The retirement system reform outlined by Georgian Dream would increase pensions from the current GEL 100 to GEL 220, an amount that would cover the minimum monthly subsistence of retirees allowing them “to live in dignity,” Ivanishvili said. Opposing the government’s optimization policy, which has resulted in the liquidation of small schools in some Georgian villages, the coalition leader pledged to provide access to quality education for every citizen and maintain “schools in each village.”
Ivanishvili stated that while it is impossible to solve all problems at once, some problems only require political will to be settled. He vowed that after coming to power his political team would ensure the independence of the judiciary and police systems and exempt them from political influence. The times when criminal bosses were controlling the country will never return but we should also not allow the authorities to act like “thieves in law,” he said.

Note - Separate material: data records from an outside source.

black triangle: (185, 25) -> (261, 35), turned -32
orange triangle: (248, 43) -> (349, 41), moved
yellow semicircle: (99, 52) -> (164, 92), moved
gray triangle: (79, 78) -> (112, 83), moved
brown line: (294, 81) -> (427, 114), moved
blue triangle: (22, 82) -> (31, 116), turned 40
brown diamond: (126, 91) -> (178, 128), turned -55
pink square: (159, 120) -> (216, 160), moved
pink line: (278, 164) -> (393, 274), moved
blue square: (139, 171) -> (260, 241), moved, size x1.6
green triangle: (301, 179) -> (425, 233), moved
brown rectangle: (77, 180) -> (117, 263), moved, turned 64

Ivanishvili generally focused on internal affairs though he slightly touched upon foreign and reintegration policies as well. He said that Georgian Dream started the struggle to reunify the country to make it “a full-fledged and dignified” candidate for EU and NATO membership. This statement was likely made in an attempt to dismiss the speculations on his linkages to the Kremlin and to declare the continuation of the current Western course in Georgia’s foreign policy with Georgian Dream in power.
The absence of a detailed plan for dealing with the breakaway regions or manage the process of reunification prompted the critics of the coalition to attack its relatively clearly defined socioeconomic agenda. The former Economy Minister Kakha Bendukidze, who laid down Georgia’s liberal economic policy after the Rose Revolution, claims that the economic priorities proposed by the Coalition are unfeasible and largely based on pure populism.

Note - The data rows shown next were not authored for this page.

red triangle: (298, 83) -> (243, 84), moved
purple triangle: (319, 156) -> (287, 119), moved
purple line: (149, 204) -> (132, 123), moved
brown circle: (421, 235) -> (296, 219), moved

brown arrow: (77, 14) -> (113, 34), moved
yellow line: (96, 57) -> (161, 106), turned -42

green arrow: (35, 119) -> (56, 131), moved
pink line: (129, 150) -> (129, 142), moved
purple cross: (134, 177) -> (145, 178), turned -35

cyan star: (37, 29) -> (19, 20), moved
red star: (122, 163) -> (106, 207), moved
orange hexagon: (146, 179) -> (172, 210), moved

The health insurance packages for every Georgian citizen, the increase in monthly pensions and the investments in the agricultural sector will need another GEL 2.4 billion that cannot be added to the budget without deepening the deficit, which would in turn cause inflation and increased consumer prices, Bendukidze told Russian Daily Kommersant on June 18.

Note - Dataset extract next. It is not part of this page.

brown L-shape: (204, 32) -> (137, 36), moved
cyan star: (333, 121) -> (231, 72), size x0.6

At present, the government provides targeted assistance for those who are socially vulnerable. This group is not limited to retirees, hence the increase in pensions will not directly address the needs of all those belonging to the vulnerable category. Another important factor is that the aid the government allocates for these people amounts to only GEL 24 (US$ 15) per month. Therefore, from Bendukidze’s standpoint, if Ivanishvili wants to improve the conditions of poor people, it is reasonable to continue the targeted assistance and increase the amounts paid rather than making uncalculated and irrational promises for increased pensions and health insurance packages.
In response to Bendukidze’s interview, the Republican Party leader Davit Berdzenishvili said that the promises of Georgian Dream are realistic as Ivanishvili has a lot of money and will be able to establish various funds in order to raise pensions and provide interest-free credit for farmers.
Although the coalition’s political agenda lacks articulation, the proposed priorities would imply increased state interventions into the market and subsidies for certain economic sectors. Such an approach encourages protectionism to the detriment of the economic competitiveness.